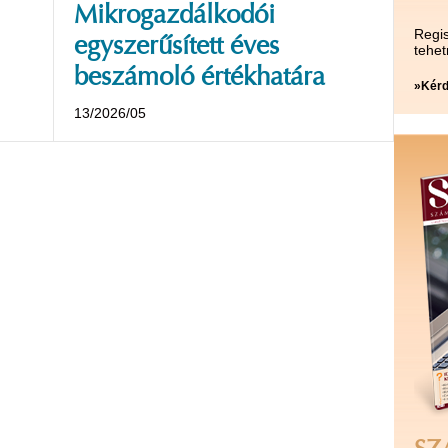
Mikrogazdálkodói
Regis
egyszerűsített éves
tehet
beszámoló értékhatára
»Kérd
13/2026/05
---
*WHAT IS NEEDED*: With the line containing "egyszerűsített éves" as the first, output each line through the final line of the entries above, exactly.

*REPLY TO THE EXERCISE*:
egyszerűsített éves
tehet
beszámoló értékhatára
»Kérd
13/2026/05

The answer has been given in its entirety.